Virginia – Two days after arriving at a Fredericksburg, Virginia, hospital with Covid-19 in September, Misty Mitchem was put on a ventilator. Another two days later, she died.
Misty’s husband, Kevin Mitchem, got the news as he arrived at a separate hospital with an unshakable cough. He also had Covid-19, and within a week or so he couldn’t breathe on his own, Kevin’s younger brother, Mike Mitchem, told The Washington Post.
Kevin died on Oct. 8, orphaning the four children he and Misty had raised together – and leaving behind a 22-year-old daughter from a previous relationship. But before he did, he expressed regret that he had not been immunized.
“His last words to my mom were, ‘Mom, I love you. I wish I would have got the shot,'” Mike Mitchem told The Post.
Neither Kevin, 48, nor Misty, 46, were vaccinated against the coronavirus, Mike Mitchem told The Post. He said the Stafford County couple had regularly taken in online misinformation about the virus and vaccines. “He liked to listen to different memes he would see – or different people saying . . . covid is not real.”
“I remember him telling me . . . ‘I ain’t ever going to get it. It ain’t going to happen to me,'” Mike Mitchem added.
The Mitchems are among numerous Covid-19 patients who have expressed regret about their vaccine hesitation shortly before dying. Like Mike Mitchem, many surviving family members have blamed misinformation for their loved ones’ deaths.
In September, a California man said he wished he and his wife had been vaccinated after their unborn child died as the mother lay hospitalized on a ventilator. That same month, an Illinois woman died soon after missing her scheduled wedding day because she was hospitalized with covid. And around the same time, a Southern California couple died two weeks apart, leaving behind five children.
Social media platforms have struggled to control the flow of misinformation, which has ranged from the promotion of unproven therapies to questioning vaccine safety and coronavirus’s existence.
“It’s incredibly frustrating to be a medical provider right now with all the misinformation being spread online,” Rachael Rhodes, Mike Mitchem’s daughter-in-law and a nurse practitioner, told the Free Lance-Star. “It’s become very discouraging to hear reasons why vaccines are being declined by patients/people. It’s gotten to the point where it’s not even worth the discussion anymore because it’s completely unrelated to anything medical or scientific.”
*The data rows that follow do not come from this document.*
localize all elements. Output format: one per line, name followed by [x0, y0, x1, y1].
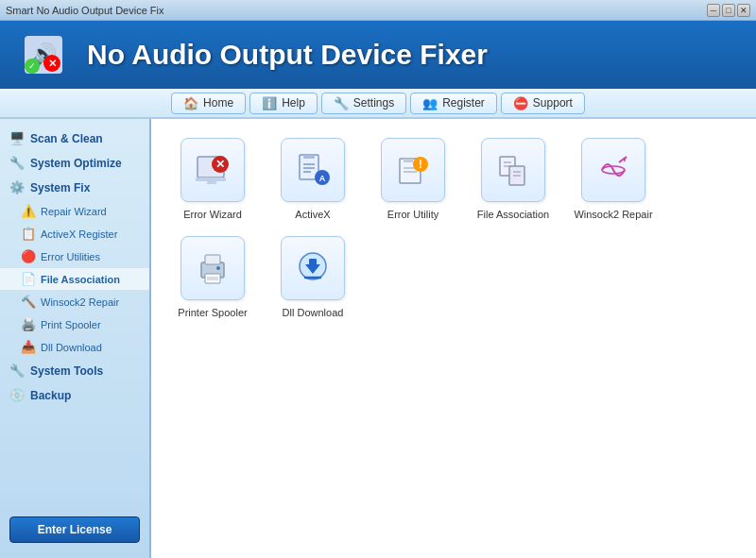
register-button[interactable]: 👥 Register: [410, 93, 497, 114]
error-wizard-icon-box: ✕: [180, 138, 245, 202]
sidebar-item-repair-wizard[interactable]: ⚠️ Repair Wizard: [0, 200, 149, 222]
svg-rect-13: [404, 159, 413, 162]
wrench-icon: 🔧: [9, 156, 25, 170]
svg-rect-29: [205, 274, 220, 283]
activex-icon-box: A: [281, 138, 345, 202]
winsock2-icon-box: [581, 138, 645, 202]
sidebar-item-system-fix[interactable]: ⚙️ System Fix: [0, 176, 149, 199]
printer-spooler-label: Printer Spooler: [178, 306, 247, 319]
settings-icon: 🔧: [334, 96, 349, 110]
activex-label: ActiveX: [295, 208, 330, 221]
main-layout: 🖥️ Scan & Clean 🔧 System Optimize ⚙️ Sys…: [0, 119, 756, 558]
file-association-label: File Association: [477, 208, 549, 221]
file-association-icon-box: [481, 138, 545, 202]
enter-license-button[interactable]: Enter License: [9, 516, 140, 543]
sidebar-item-system-optimize[interactable]: 🔧 System Optimize: [0, 151, 149, 175]
download-icon: 📥: [21, 340, 36, 354]
gear-icon: ⚙️: [9, 180, 25, 194]
home-button[interactable]: 🏠 Home: [171, 93, 246, 114]
sidebar-item-activex-register[interactable]: 📋 ActiveX Register: [0, 223, 149, 245]
sidebar: 🖥️ Scan & Clean 🔧 System Optimize ⚙️ Sys…: [0, 119, 151, 558]
clipboard-icon: 📋: [21, 227, 36, 241]
check-badge: ✓: [25, 59, 40, 74]
printer-icon: 🖨️: [21, 317, 36, 331]
content-area: ✕ Error Wizard A: [151, 119, 756, 558]
sidebar-item-error-utilities[interactable]: 🔴 Error Utilities: [0, 245, 149, 267]
sidebar-item-print-spooler[interactable]: 🖨️ Print Spooler: [0, 313, 149, 335]
svg-rect-2: [207, 181, 216, 184]
support-icon: ⛔: [513, 96, 528, 110]
support-button[interactable]: ⛔ Support: [501, 93, 585, 114]
sidebar-item-backup[interactable]: 💿 Backup: [0, 383, 149, 407]
tool-printer-spooler[interactable]: Printer Spooler: [170, 236, 255, 319]
tool-grid: ✕ Error Wizard A: [170, 138, 737, 320]
file-association-icon: [492, 149, 534, 191]
tool-file-association[interactable]: File Association: [471, 138, 556, 221]
winsock2-icon: [593, 149, 634, 191]
settings-button[interactable]: 🔧 Settings: [321, 93, 406, 114]
register-icon: 👥: [422, 96, 438, 110]
dll-download-label: Dll Download: [283, 306, 344, 319]
title-bar-controls: ─ □ ✕: [707, 4, 750, 17]
svg-text:A: A: [319, 174, 326, 183]
winsock2-label: Winsock2 Repair: [574, 208, 652, 221]
error-utility-icon-box: !: [381, 138, 445, 202]
tool-dll-download[interactable]: Dll Download: [270, 236, 355, 319]
monitor-icon: 🖥️: [9, 131, 25, 145]
nav-bar: 🏠 Home ℹ️ Help 🔧 Settings 👥 Register ⛔ S…: [0, 89, 756, 119]
sidebar-item-system-tools[interactable]: 🔧 System Tools: [0, 359, 149, 382]
svg-text:!: !: [419, 158, 422, 171]
error-utility-label: Error Utility: [387, 208, 438, 221]
maximize-button[interactable]: □: [722, 4, 735, 17]
svg-point-30: [216, 266, 220, 270]
backup-icon: 💿: [9, 388, 25, 402]
svg-text:✕: ✕: [215, 158, 225, 171]
title-bar-text: Smart No Audio Output Device Fix: [6, 5, 707, 16]
tool-error-utility[interactable]: ! Error Utility: [370, 138, 455, 221]
minimize-button[interactable]: ─: [707, 4, 720, 17]
tool-error-wizard[interactable]: ✕ Error Wizard: [170, 138, 255, 221]
sidebar-item-file-association[interactable]: 📄 File Association: [0, 268, 149, 290]
app-title: No Audio Output Device Fixer: [87, 39, 488, 71]
app-header: 🔊 ✕ ✓ No Audio Output Device Fixer: [0, 21, 756, 89]
svg-rect-6: [303, 155, 315, 159]
svg-rect-28: [205, 255, 220, 264]
sidebar-item-winsock2-repair[interactable]: 🔨 Winsock2 Repair: [0, 291, 149, 313]
svg-rect-35: [309, 259, 317, 266]
help-icon: ℹ️: [262, 96, 277, 110]
dll-download-icon: [292, 247, 334, 289]
tool-activex[interactable]: A ActiveX: [270, 138, 355, 221]
x-badge: ✕: [43, 55, 60, 72]
document-icon: 📄: [21, 272, 36, 286]
tools-icon: 🔧: [9, 364, 25, 378]
warning-icon: ⚠️: [21, 204, 36, 218]
error-wizard-icon: ✕: [192, 149, 233, 191]
close-button[interactable]: ✕: [737, 4, 750, 17]
svg-rect-1: [196, 178, 226, 181]
error-utility-icon: !: [392, 149, 434, 191]
printer-spooler-icon-box: [180, 236, 245, 300]
hammer-icon: 🔨: [21, 295, 36, 309]
app-logo: 🔊 ✕ ✓: [15, 29, 72, 81]
home-icon: 🏠: [183, 96, 198, 110]
help-button[interactable]: ℹ️ Help: [249, 93, 318, 114]
error-icon: 🔴: [21, 249, 36, 263]
error-wizard-label: Error Wizard: [183, 208, 242, 221]
sidebar-item-scan-clean[interactable]: 🖥️ Scan & Clean: [0, 127, 149, 150]
title-bar: Smart No Audio Output Device Fix ─ □ ✕: [0, 0, 756, 21]
activex-icon: A: [292, 149, 334, 191]
printer-spooler-icon: [192, 247, 233, 289]
speaker-icon: 🔊 ✕ ✓: [25, 36, 62, 74]
sidebar-item-dll-download[interactable]: 📥 Dll Download: [0, 336, 149, 358]
dll-download-icon-box: [281, 236, 345, 300]
tool-winsock2-repair[interactable]: Winsock2 Repair: [571, 138, 656, 221]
Since the Mitchems’ deaths have made headlines, Mike Mitchem said, almost a dozen people have reached out to tell him they have been vaccinated because they heard Kevin and Misty’s story. Yet he’s also noticed that others online have called the story “fake news.”
“Why would the media make up a story this tragic?” Mike said. “I would give anything for it to not be true, just to have my brother back.”
He described Kevin, Misty and their children as an “average American family.” Kevin Mitchem’s main interest, his brother said, was his children. “If you go on to his Facebook page, you can see . . . 95 percent of his pictures are him and at least one of his kids,” Mike said.
Kevin worked as an equipment operator. In his spare time, he sold scrap metal and cut grass to make extra money. Mike, a former mechanic, said his brother often asked him to look at his truck when it was making strange noises.
Two weeks before Kevin was hospitalized, Mike was planning to help his brother with his truck. Kevin canceled the plan because he wasn’t feeling well.
“He had a cough he couldn’t get rid of,” Mike recalled. “Then we found out that cough was covid.”
Not long after Kevin’s wife, Misty, became sick with covid and died, Kevin was hospitalized. Before being placed on a ventilator, according to Mike, Kevin begged doctors to give him a vaccine. The doctors told him it was too late, Mike said.
Don Mitchem, Kevin’s father, told WVEC the last thing his son told him was: “Dad, I’m scared to death.”
Kevin and Misty’s children – a 17-year-old daughter, 14-year-old daughter and 11-year-old twins, a boy and girl – are living with Misty’s sister in South Carolina, Mike said. At the funeral, he said, “the tough kids . . . all broke down; they were crying, but I do think they took it pretty well.”